Hoge Raad, 05-04-2019, ECLI:NL:HR:2019:539, 18/03427
Hoge Raad, 05-04-2019, ECLI:NL:HR:2019:539, 18/03427
Gegevens
- Instantie
- Hoge Raad
- Datum uitspraak
- 5 april 2019
- Datum publicatie
- 5 april 2019
- ECLI
- ECLI:NL:HR:2019:539
- Formele relaties
- In cassatie op : ECLI:NL:GHDHA:2018:1760
- Zaaknummer
- 18/03427
Inhoudsindicatie
HR: 81.1 RO.
Uitspraak
5 april 2019
Nr. 18/03427
Arrest
gewezen op het beroep in cassatie van [X] te [Z] (hierna: belanghebbende) tegen de uitspraak van het Gerechtshof Den Haag van 29 juni 2018, nr. BK-18/00423, op het hoger beroep van belanghebbende tegen een uitspraak van de Rechtbank Rotterdam (nr. ROT 17/4588) betreffende de beschikking op grond van de Wet waardering onroerende zaken van de gemeente Rotterdam voor het jaar 2017 betreffende de onroerende zaak [a-straat 1] te [Z].
1 Geding in cassatie
Belanghebbende heeft tegen de uitspraak van het Hof beroep in cassatie ingesteld en daarbij een aantal klachten aangevoerd.

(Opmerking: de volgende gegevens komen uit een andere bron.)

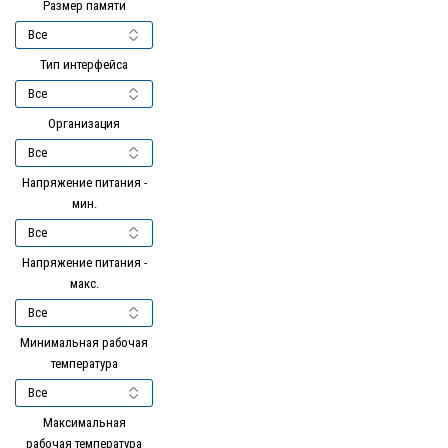
Размер памяти
Тип интерфейса
Организация
Напряжение питания -
мин.
Напряжение питания -
макс.
Минимальная рабочая
температура
Максимальная
рабочая температура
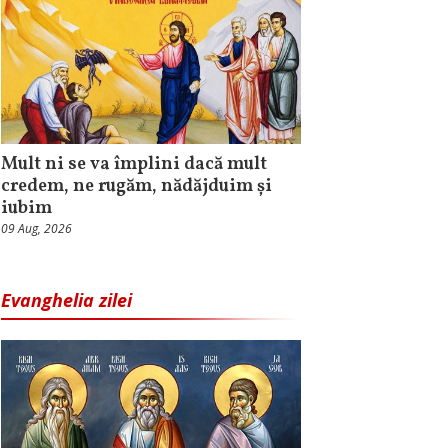
Mult ni se va împlini dacă mult
credem, ne rugăm, nădăjduim și
iubim
09 Aug, 2026
Evanghelia zilei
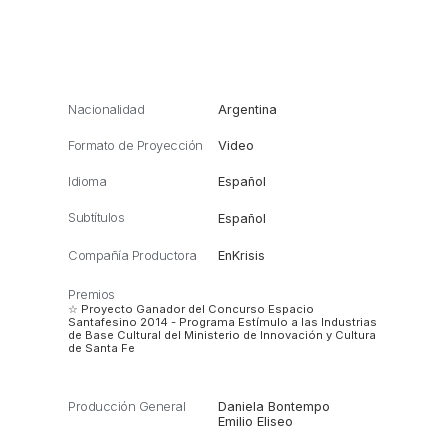
Nacionalidad
Argentina
Formato de Proyección
Video
Idioma
Español
Subtítulos
Español
Compañía Productora
EnKrisis
Premios
☆ Proyecto Ganador del Concurso Espacio
Santafesino 2014 - Programa Estímulo a las Industrias
de Base Cultural del Ministerio de Innovación y Cultura
de Santa Fe
Producción General
Daniela Bontempo
Emilio Eliseo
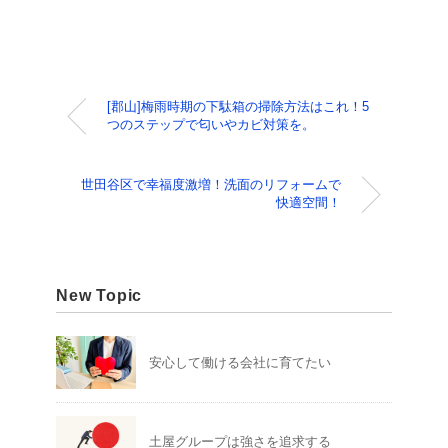
[郡山]梅雨時期の下駄箱の掃除方法はこれ！5
つのステップで匂いやカビ対策を。
世田谷区で幸福度激増！洗面のリフォームで
快適空間！
New Topic
安心して働ける会社に育てたい
土屋グループは強さを追求する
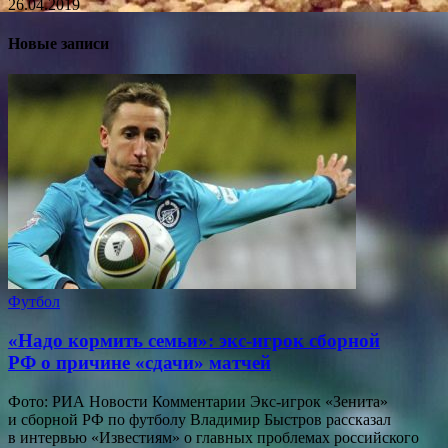
26.04.2019
Новые записи
Футбол
«Надо кормить семьи»: экс-игрок сборной
РФ о причине «сдачи» матчей
Фото: РИА Новости Комментарии Экс-игрок «Зенита»
и сборной РФ по футболу Владимир Быстров рассказал
в интервью «Известиям» о главных проблемах российского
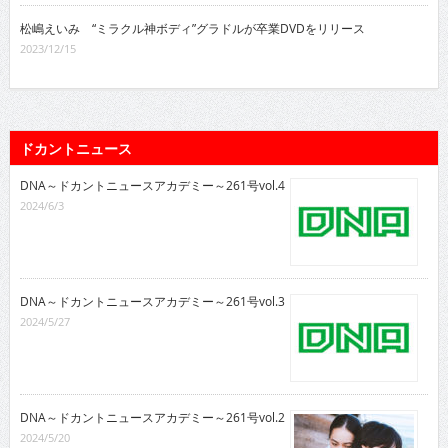
松嶋えいみ “ミラクル神ボディ”グラドルが卒業DVDをリリース
2023/12/15
ドカントニュース
DNA～ドカントニュースアカデミー～261号vol.4
2024/6/3
DNA～ドカントニュースアカデミー～261号vol.3
2024/5/27
DNA～ドカントニュースアカデミー～261号vol.2
2024/5/20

Het college van burgemeester en wethouders van de gemeente Rotterdam heeft een verweerschrift ingediend.
Belanghebbende heeft een conclusie van repliek ingediend.

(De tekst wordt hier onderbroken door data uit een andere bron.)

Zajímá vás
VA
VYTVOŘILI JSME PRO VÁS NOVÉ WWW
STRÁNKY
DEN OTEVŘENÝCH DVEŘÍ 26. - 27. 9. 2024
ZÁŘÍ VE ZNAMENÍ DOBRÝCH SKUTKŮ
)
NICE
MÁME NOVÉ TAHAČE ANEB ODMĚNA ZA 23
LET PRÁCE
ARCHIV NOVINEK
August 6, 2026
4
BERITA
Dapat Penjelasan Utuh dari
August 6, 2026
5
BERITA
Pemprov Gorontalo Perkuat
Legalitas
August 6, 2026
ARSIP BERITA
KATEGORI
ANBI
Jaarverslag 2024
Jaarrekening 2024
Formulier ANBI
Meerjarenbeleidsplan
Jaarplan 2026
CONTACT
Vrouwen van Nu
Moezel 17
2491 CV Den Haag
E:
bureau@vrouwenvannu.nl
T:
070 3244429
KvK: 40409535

2 Beoordeling van de klachten
De klachten kunnen niet tot cassatie leiden. Dit behoeft, gezien artikel 81, lid 1, van de Wet op de rechterlijke organisatie, geen nadere motivering, omdat de klachten niet nopen tot beantwoording van rechtsvragen in het belang van de rechtseenheid of de rechtsontwikkeling.
3 Proceskosten
De Hoge Raad ziet geen redenen voor een veroordeling in de proceskosten.